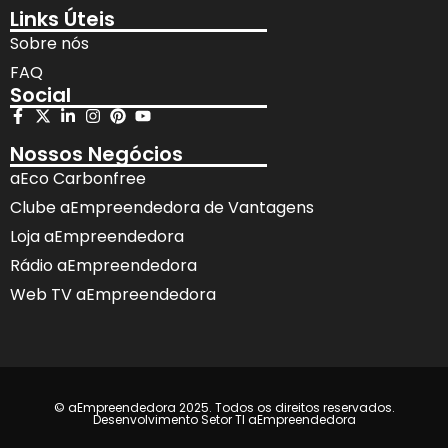
Links Úteis
Sobre nós
FAQ
Social
Nossos Negócios
aEco Carbonfree
Clube aEmpreendedora de Vantagens
Loja aEmpreendedora
Rádio aEmpreendedora
Web TV aEmpreendedora
© aEmpreendedora 2025. Todos os direitos reservados.
Desenvolvimento Setor TI aEmpreendedora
-*-*-
[Task item]
Nothing but the lines from the one holding "Loja aEmpreendedora" to the end of the entries should be returned, each exactly as it stands.

[Task answer]
Loja aEmpreendedora
Rádio aEmpreendedora
Web TV aEmpreendedora
© aEmpreendedora 2025. Todos os direitos reservados.
Desenvolvimento Setor TI aEmpreendedora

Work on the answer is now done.